There was something I noticed in Nepal, and this seemed to be confirmed when i was in India. Further investigation is necessary to come up with concluding evidence (i heard things are different in the South), but in the meantime, i would like to share my findings with you - they are twofold.
1: Buddhist villages and places of worship are usually much tidier and cleaner than Hindu places; and
2: The holier the Hindu place, the filthier it is.
I like to call this the Holy Shit theory.

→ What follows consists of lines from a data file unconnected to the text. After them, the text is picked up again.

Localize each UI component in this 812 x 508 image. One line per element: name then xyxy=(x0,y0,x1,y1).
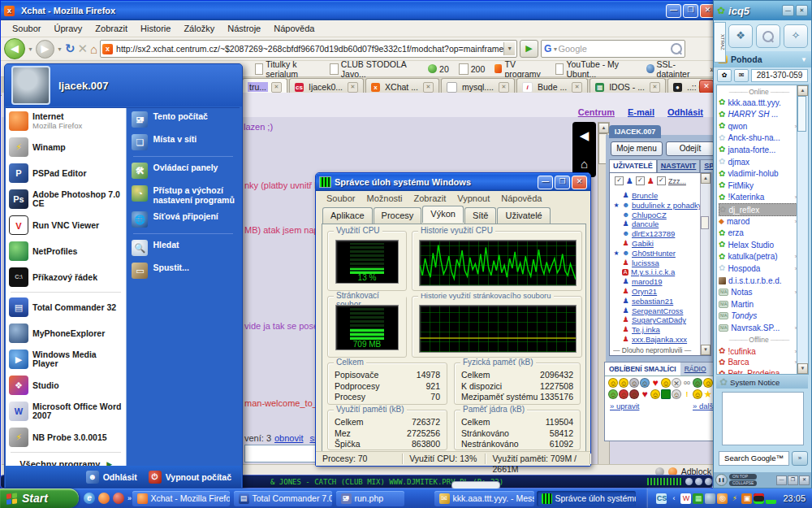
chat-input[interactable] xyxy=(244,445,317,462)
menu-item[interactable]: Soubor xyxy=(6,22,47,35)
restore-button[interactable]: ❐ xyxy=(788,475,798,485)
user-list-item[interactable]: ♟Bruncle xyxy=(613,191,658,200)
taskmgr-titlebar[interactable]: Správce úloh systému Windows — ❐ ✕ xyxy=(316,173,590,191)
icq-contact[interactable]: ✿erza xyxy=(719,228,799,239)
smiley-link[interactable]: » upravit xyxy=(610,402,639,410)
start-menu-item-studio[interactable]: ❖Studio xyxy=(6,372,126,398)
icq-contact[interactable]: ✿Hospoda» xyxy=(719,263,799,274)
start-menu-item-myphoneexplorer[interactable]: MyPhoneExplorer xyxy=(6,320,126,346)
scroll-down-icon[interactable]: ▼ xyxy=(701,345,710,355)
user-list-item[interactable]: ♟lucisssa xyxy=(613,258,659,267)
user-list-item[interactable]: ♟sebastian21 xyxy=(613,297,673,306)
odejit-button[interactable]: Odejít xyxy=(666,141,715,156)
url-dropdown-icon[interactable]: ▼ xyxy=(503,42,515,55)
network-icon[interactable]: ❖ xyxy=(728,24,753,48)
start-menu-item-total-commander-32[interactable]: ▤Total Commander 32 xyxy=(6,294,126,320)
face-smiley-icon[interactable]: ☺ xyxy=(703,378,713,388)
start-menu-item-hledat[interactable]: 🔍Hledat xyxy=(127,237,240,259)
icq-scrollbar[interactable]: ▲ ▼ xyxy=(797,85,809,375)
taskmgr-menu-item[interactable]: Zobrazit xyxy=(408,193,452,204)
minimize-button[interactable]: — xyxy=(538,176,553,189)
icq-contact[interactable]: ✿FitMiky xyxy=(719,180,799,191)
icq-titlebar[interactable]: ✿ icq5 — ✕ xyxy=(714,1,811,20)
logoff-button[interactable]: ☻ Odhlásit xyxy=(86,471,137,484)
user-list-item[interactable]: ☻dlrEx123789 xyxy=(613,229,675,238)
user-name[interactable]: sebastian21 xyxy=(632,297,673,306)
search-icon[interactable] xyxy=(756,24,780,48)
icq-contact[interactable]: N/ATondys xyxy=(719,310,799,322)
start-menu-item-pspad-editor[interactable]: PPSPad Editor xyxy=(6,160,126,186)
minimize-button[interactable]: — xyxy=(776,475,787,485)
taskbar-button-msg[interactable]: ✉kkk.aaa.ttt.yyy. - Mess... xyxy=(434,491,534,506)
user-list-item[interactable]: ♟Te.j.inka xyxy=(613,325,660,334)
icq-contact[interactable]: ✿kkk.aaa.ttt.yyy. xyxy=(719,97,799,108)
icq-contact[interactable]: ✿HARRY SH ... xyxy=(719,109,799,120)
bookmark-item[interactable]: Titulky k serialum xyxy=(251,59,324,79)
user-list-item[interactable]: ♟dancule xyxy=(613,219,659,228)
user-name[interactable]: M.y.s.i.i.c.k.a xyxy=(631,267,675,276)
tray-cs-badge[interactable]: CS xyxy=(656,493,667,504)
firefox-icon[interactable] xyxy=(98,493,110,504)
start-menu-item-nb-probe-3-0-0015[interactable]: ⚡NB Probe 3.0.0015 xyxy=(6,424,126,450)
face-smiley-icon[interactable]: ☺ xyxy=(672,389,681,399)
minimize-button[interactable]: — xyxy=(666,4,681,18)
system-notice-bar[interactable]: ✿ System Notice xyxy=(716,376,808,389)
close-button[interactable]: ✕ xyxy=(799,475,810,485)
user-name[interactable]: Te.j.inka xyxy=(632,325,660,334)
green-grid-icon[interactable]: ▦ xyxy=(693,493,703,504)
player-button[interactable] xyxy=(695,478,702,485)
nav-left-icon[interactable]: ◀ xyxy=(580,128,590,143)
close-tab-button[interactable]: ✕ xyxy=(699,80,714,93)
scroll-up-icon[interactable]: ▲ xyxy=(598,123,609,133)
face-smiley-icon[interactable]: ☺ xyxy=(608,378,618,388)
close-button[interactable]: ✕ xyxy=(796,5,808,16)
user-name[interactable]: SugaryCatDady xyxy=(632,315,686,324)
bookmark-item[interactable]: 200 xyxy=(455,63,490,75)
start-menu-item-p-stup-a-v-choz-nastaven-program-[interactable]: ◔Přístup a výchozí nastavení programů xyxy=(127,182,240,208)
ontop-button[interactable]: ON TOP xyxy=(729,474,757,480)
user-name[interactable]: xxx.Bajanka.xxx xyxy=(632,335,687,344)
reload-button[interactable]: ↻ xyxy=(65,41,76,56)
start-menu-item-m-sta-v-s-ti[interactable]: ❏Místa v síti xyxy=(127,131,240,154)
google-search-field[interactable]: Search Google™ xyxy=(719,451,789,466)
sidebar-user-tab[interactable]: IJACEK.007 xyxy=(609,125,661,138)
icq-contact[interactable]: ✿katulka(petra)» xyxy=(719,251,799,263)
start-menu-item-s-ov-p-ipojen-[interactable]: 🌐Síťová připojení xyxy=(127,208,240,231)
url-bar[interactable]: x http://sx2.xchat.centrum.cz/~$2087269~… xyxy=(100,40,517,58)
user-list-item[interactable]: ♟Oryn21 xyxy=(613,287,657,296)
icq-contact[interactable]: ✿janata-forte... xyxy=(719,144,799,155)
icq-contact[interactable]: N/ANavrsak.SP...» xyxy=(719,322,799,333)
menu-item[interactable]: Nápověda xyxy=(267,22,321,35)
stop-button[interactable]: ✕ xyxy=(77,41,88,56)
scroll-up-icon[interactable]: ▲ xyxy=(701,173,710,184)
shutdown-button[interactable]: ⏻ Vypnout počítač xyxy=(149,471,231,484)
home-button[interactable]: ⌂ xyxy=(90,42,97,56)
icq-contact[interactable]: ✿Petr_Prodejna xyxy=(719,368,799,375)
search-placeholder[interactable]: Google xyxy=(558,44,671,54)
user-name[interactable]: dancule xyxy=(632,219,659,228)
start-menu-item-microsoft-office-word-2007[interactable]: WMicrosoft Office Word 2007 xyxy=(6,398,126,424)
icq-contact[interactable]: ✿qwon» xyxy=(719,120,799,132)
back-button[interactable]: ◀ xyxy=(4,38,25,59)
user-name[interactable]: marod19 xyxy=(632,277,663,286)
pin-smiley-icon[interactable]: ✕ xyxy=(672,378,681,388)
icq-contact[interactable]: ✿!Katerinka» xyxy=(719,192,799,203)
icq-contact[interactable]: N/AMartin xyxy=(719,298,799,310)
face-smiley-icon[interactable]: ☺ xyxy=(693,389,702,399)
taskmgr-menu-item[interactable]: Nápověda xyxy=(495,193,547,204)
engine-dropdown-icon[interactable]: ▼ xyxy=(552,46,558,52)
start-menu-item-internet[interactable]: InternetMozilla Firefox xyxy=(6,108,126,134)
tab-close-icon[interactable]: ✕ xyxy=(423,82,434,93)
chevron-down-icon[interactable]: ▼ xyxy=(801,56,807,63)
user-list-item[interactable]: ♟Gabiki xyxy=(613,239,654,248)
bookmark-item[interactable]: SSL-datainter xyxy=(642,59,704,79)
start-menu-item-p-kazov-dek[interactable]: C:\Příkazový řádek xyxy=(6,264,126,290)
user-list-item[interactable]: AM.y.s.i.i.c.k.a xyxy=(613,267,675,276)
ie-icon[interactable]: e xyxy=(84,493,95,504)
top-link-centrum[interactable]: Centrum xyxy=(578,107,615,117)
red-orb-icon[interactable] xyxy=(113,493,124,504)
orange-target-icon[interactable]: ◎ xyxy=(717,493,728,504)
firefox-titlebar[interactable]: x Xchat - Mozilla Firefox — ❐ ✕ xyxy=(1,1,719,20)
heart-smiley-icon[interactable]: ♥ xyxy=(650,378,660,388)
icq-contact[interactable]: ✿djmax xyxy=(719,156,799,167)
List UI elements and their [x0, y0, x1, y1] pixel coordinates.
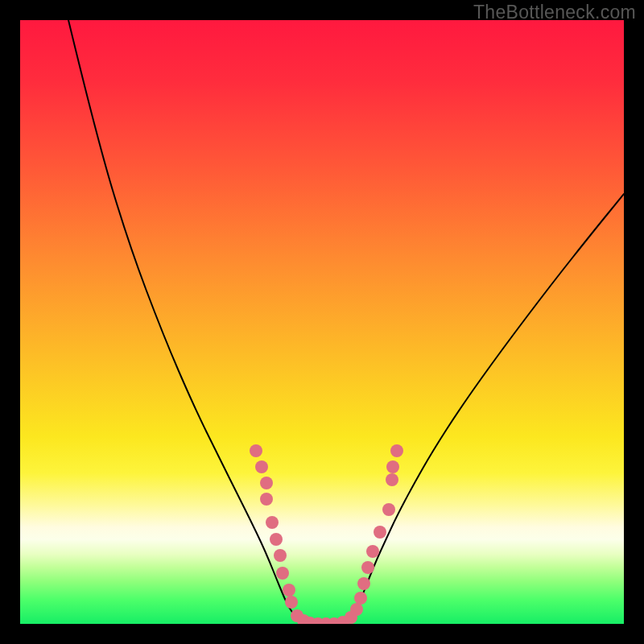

After Kolkata i went to Puri, on the East coast. It is not only a popular seaside resort, but also one of the four holiest places in India for Hindus. The Jagannath Mandir temple is a truly magnificent piece of Orissan temple architecture, with it’s deul or main sanctuary tower rising up to over 60 metres in height. (Unfortunately it’s not accessible to non-Hindus, though the library opposite the temple makes a good business with “donations” from tourists who like to visit its viewing platform). However the area immediately surrounding the temple is one big jumble and mess of people, errant cows (and big menacing-looking bulls!) and all of their excrements. Right next to one of the walls was a huge pile of rubbish, yet nobody seemed to care. Apparently there’s no need for sacred places to be clean.
In contrast, the site of the Sun Temple in Konark, 36 km further North on the coast, was impeccably clean - maybe because the temple is no longer a place of worship but a Unesco World Heritage site?The ruins were really impressive, with hundreds and hundreds of statues carved in the walls (and a guide who didn’t hesitate to point out, in a hushed voice, all the erotic details on them). The remaining building looked pretty imposing with its 35 metres of height, so one can only imagine how impressive the main tower once was (more than 70 metres high - unfortunately it collapsed in the 19th century).
I rented a moped to go to Konark. Now, i’d never ridden a moped before, but i figured it wouldn’t be to difficult. The best part is that you have a horn too, so you can weave through traffic and blow it at everyone in front of you! Sweet sonic revenge. I felt perfectly at ease manoeuvring through swarms of pedestrians, bikes, cycle and auto rickshaws on the main bazaar in Puri, as if I’d had been doing it all my life!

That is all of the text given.